It’s almost eerie how accurately Kanye West predicted his own fate when he uttered the words “I miss the old Kanye” on 2016’s The Life of Pablo.
In my head, and likely in the memories of many others, there are two Kanyes: a then and a now. Both are cocky, self-important, certifiable jerks, but then, he at least still felt a marginal need to continue proving himself.
Now, he’s so immeasurably detached from reality that it’s a little hard to take anything he does or creates seriously—at this point, I find it difficult to even care. I don’t want to explicitly cite a certain presidential election and its aftermath as the dividing line between the Kanye of then and now in my conscience, but…yeah, Kanye rubbing elbows with Trump was pretty much the last straw for me.
There was a time, though, when I earnestly admired Kanye. Before he became the egomaniacal, elitist tycoon we resent today, he was a rapper and producer whose music was so good that his massive ego was, for the most part, excusable. This was the era of My Beautiful Dark Twisted Fantasy, the sample-heavy masterpiece that turns 10 years old today.
I’m pretty sure the album was introduced to me by a Kanye-obsessed friend of mine who was plenty aware that, at the time, I was very much a rockist whose favorite artists included Radiohead and Beach House. My exposure to rap was embarrassingly narrow, and I’d unintentionally shut myself off to nearly all of it.
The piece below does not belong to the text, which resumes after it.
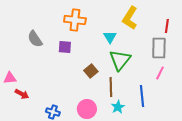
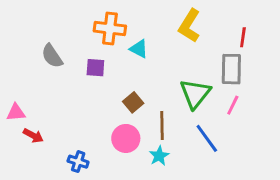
cyan triangle: (110, 37) -> (139, 49), moved, turned -32
green triangle: (120, 60) -> (195, 94), moved
blue line: (142, 96) -> (207, 138), turned -30
cyan star: (118, 107) -> (159, 156), moved
pink circle: (87, 109) -> (126, 138), moved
But MBDTF transcended the typical restraints of hip-hop in a way that felt entirely authentic yet revolutionary. It was gargantuan, maximalist, and as melodical as it was a constant stream of bangers. It was my introduction to hip-hop, the project that would catalyze my openness to a whole genre I’d unfairly overlooked.
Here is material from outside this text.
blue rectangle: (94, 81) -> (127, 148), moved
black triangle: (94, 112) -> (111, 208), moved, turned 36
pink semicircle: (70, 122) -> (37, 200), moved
With features by everyone from Rihanna and Fergie to Elton John, it seemed with MBDTF Kanye had a mission to appeal to the masses, though with a nuanced sharpness that ensured he didn’t lose sight of his artistry. “Welcome to the Kanye West universe,” the album seemed to say, before leading you through Kanye’s intricate, dazzling storyline of love’s dark side and the process of coming to terms with one’s own douchebaggery.
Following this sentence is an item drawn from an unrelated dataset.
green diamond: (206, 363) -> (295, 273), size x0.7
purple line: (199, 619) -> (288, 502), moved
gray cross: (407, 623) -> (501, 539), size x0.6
With the hindsight of Ye’s frequent controversies, it’s harrowing to think back on those moments of limited self-awareness — “Runaway” served as his apology post-Taylor Swift VMAs scandal—but at the same time, ragging on himself was a little bit more genius than he was originally given credit for. He immunized himself to anyone calling him an assh*le henceforth, because he’d already beaten all his haters to the punch.
But of course, MBDTF was a massive group effort. He helped bridge the gap between indie and mainstream by inviting Bon Iver’s Justin Vernon to perform on two tracks. He gave Nicki Minaj the pedestal and rightfully let her eclipse all other voices for her breakout verse in “Monster”—perhaps the only thing keeping the album from feeling truly timeless is Minaj saying she gets “50k for a verse, no album out” (she now has four albums out). He sampled Aphex Twin for “Blame Game” and interpolated Black Sabbath for “Hell of a Life.” Kanye helmed such a massive project that, for a moment, it truly felt like the music world belonged to him.
Ten years later, MBDTF remains one of the most critically acclaimed albums of its decade, earning the No. 1 spot on Billboard’s best albums of the 2010s.
Is part of the reason it holds up so well that we, collectively, really do miss the old Kanye? Possibly. But there’s a reason we keep Old Kanye and New Kanye separate—maybe to protect the sanctity of what would be the most inimitable project of his career.